━━━ Exercise data

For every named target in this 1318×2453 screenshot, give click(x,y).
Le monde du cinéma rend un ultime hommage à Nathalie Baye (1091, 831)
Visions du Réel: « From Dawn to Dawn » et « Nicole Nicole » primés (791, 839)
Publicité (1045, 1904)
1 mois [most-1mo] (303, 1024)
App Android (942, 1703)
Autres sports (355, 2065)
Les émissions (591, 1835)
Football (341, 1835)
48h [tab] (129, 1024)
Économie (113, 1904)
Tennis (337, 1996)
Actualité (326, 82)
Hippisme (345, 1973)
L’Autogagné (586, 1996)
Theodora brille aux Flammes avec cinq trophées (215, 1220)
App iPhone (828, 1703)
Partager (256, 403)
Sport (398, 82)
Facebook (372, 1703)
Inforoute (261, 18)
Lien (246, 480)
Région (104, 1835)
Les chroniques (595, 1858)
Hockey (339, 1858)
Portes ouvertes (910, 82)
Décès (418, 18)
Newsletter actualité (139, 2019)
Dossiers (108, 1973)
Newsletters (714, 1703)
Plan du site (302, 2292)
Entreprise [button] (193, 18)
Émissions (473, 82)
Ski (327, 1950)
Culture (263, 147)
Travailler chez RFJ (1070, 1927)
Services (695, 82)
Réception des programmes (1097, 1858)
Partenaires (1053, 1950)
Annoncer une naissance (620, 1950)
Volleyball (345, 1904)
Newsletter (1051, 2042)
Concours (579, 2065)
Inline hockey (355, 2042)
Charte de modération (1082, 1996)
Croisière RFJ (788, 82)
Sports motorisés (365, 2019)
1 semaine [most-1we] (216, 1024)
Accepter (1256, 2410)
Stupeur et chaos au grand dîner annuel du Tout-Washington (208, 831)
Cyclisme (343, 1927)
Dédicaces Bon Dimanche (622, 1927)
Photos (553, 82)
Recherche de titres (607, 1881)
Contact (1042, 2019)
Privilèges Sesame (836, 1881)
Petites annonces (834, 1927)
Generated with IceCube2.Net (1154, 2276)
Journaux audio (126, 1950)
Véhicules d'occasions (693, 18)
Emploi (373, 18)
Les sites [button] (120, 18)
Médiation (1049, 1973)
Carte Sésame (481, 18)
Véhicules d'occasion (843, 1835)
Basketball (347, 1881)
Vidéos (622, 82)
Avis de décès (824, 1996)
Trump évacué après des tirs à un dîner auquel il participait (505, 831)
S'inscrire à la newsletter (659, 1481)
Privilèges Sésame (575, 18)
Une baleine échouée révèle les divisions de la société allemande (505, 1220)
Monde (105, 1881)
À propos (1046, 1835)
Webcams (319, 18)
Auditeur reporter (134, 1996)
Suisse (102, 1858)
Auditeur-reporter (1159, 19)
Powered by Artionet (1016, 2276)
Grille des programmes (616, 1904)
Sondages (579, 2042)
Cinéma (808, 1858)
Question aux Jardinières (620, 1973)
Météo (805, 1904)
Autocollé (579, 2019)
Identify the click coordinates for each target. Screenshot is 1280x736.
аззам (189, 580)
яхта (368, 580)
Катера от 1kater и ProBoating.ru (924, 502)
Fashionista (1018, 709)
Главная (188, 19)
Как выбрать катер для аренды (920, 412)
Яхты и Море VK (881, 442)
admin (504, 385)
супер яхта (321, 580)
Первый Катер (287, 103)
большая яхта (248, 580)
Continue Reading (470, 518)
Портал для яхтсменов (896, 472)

━━━━━━

#### [What you need to do]
Transcribe the listing shown above in full and without change.

#### [Answer for the task]
For every named target in this 1318×2453 screenshot, give click(x,y).
Le monde du cinéma rend un ultime hommage à Nathalie Baye (1091, 831)
Visions du Réel: « From Dawn to Dawn » et « Nicole Nicole » primés (791, 839)
Publicité (1045, 1904)
1 mois [most-1mo] (303, 1024)
App Android (942, 1703)
Autres sports (355, 2065)
Les émissions (591, 1835)
Football (341, 1835)
48h [tab] (129, 1024)
Économie (113, 1904)
Tennis (337, 1996)
Actualité (326, 82)
Hippisme (345, 1973)
L’Autogagné (586, 1996)
Theodora brille aux Flammes avec cinq trophées (215, 1220)
App iPhone (828, 1703)
Partager (256, 403)
Sport (398, 82)
Facebook (372, 1703)
Inforoute (261, 18)
Lien (246, 480)
Région (104, 1835)
Les chroniques (595, 1858)
Hockey (339, 1858)
Portes ouvertes (910, 82)
Décès (418, 18)
Newsletter actualité (139, 2019)
Dossiers (108, 1973)
Newsletters (714, 1703)
Plan du site (302, 2292)
Entreprise [button] (193, 18)
Émissions (473, 82)
Ski (327, 1950)
Culture (263, 147)
Travailler chez RFJ (1070, 1927)
Services (695, 82)
Réception des programmes (1097, 1858)
Partenaires (1053, 1950)
Annoncer une naissance (620, 1950)
Volleyball (345, 1904)
Newsletter (1051, 2042)
Concours (579, 2065)
Inline hockey (355, 2042)
Charte de modération (1082, 1996)
Croisière RFJ (788, 82)
Sports motorisés (365, 2019)
1 semaine [most-1we] (216, 1024)
Accepter (1256, 2410)
Stupeur et chaos au grand dîner annuel du Tout-Washington (208, 831)
Cyclisme (343, 1927)
Dédicaces Bon Dimanche (622, 1927)
Photos (553, 82)
Recherche de titres (607, 1881)
Contact (1042, 2019)
Privilèges Sesame (836, 1881)
Petites annonces (834, 1927)
Generated with IceCube2.Net (1154, 2276)
Journaux audio (126, 1950)
Véhicules d'occasions (693, 18)
Emploi (373, 18)
Les sites [button] (120, 18)
Médiation (1049, 1973)
Carte Sésame (481, 18)
Véhicules d'occasion (843, 1835)
Basketball (347, 1881)
Vidéos (622, 82)
Avis de décès (824, 1996)
Trump évacué après des tirs à un dîner auquel il participait (505, 831)
S'inscrire à la newsletter (659, 1481)
Privilèges Sésame (575, 18)
Une baleine échouée révèle les divisions de la société allemande (505, 1220)
Monde (105, 1881)
À propos (1046, 1835)
Webcams (319, 18)
Auditeur reporter (134, 1996)
Suisse (102, 1858)
Auditeur-reporter (1159, 19)
Powered by Artionet (1016, 2276)
Grille des programmes (616, 1904)
Sondages (579, 2042)
Cinéma (808, 1858)
Question aux Jardinières (620, 1973)
Météo (805, 1904)
Autocollé (579, 2019)
Identify the click coordinates for each target. Screenshot is 1280x736.
аззам (189, 580)
яхта (368, 580)
Катера от 1kater и ProBoating.ru (924, 502)
Fashionista (1018, 709)
Главная (188, 19)
Как выбрать катер для аренды (920, 412)
Яхты и Море VK (881, 442)
admin (504, 385)
супер яхта (321, 580)
Первый Катер (287, 103)
большая яхта (248, 580)
Continue Reading (470, 518)
Портал для яхтсменов (896, 472)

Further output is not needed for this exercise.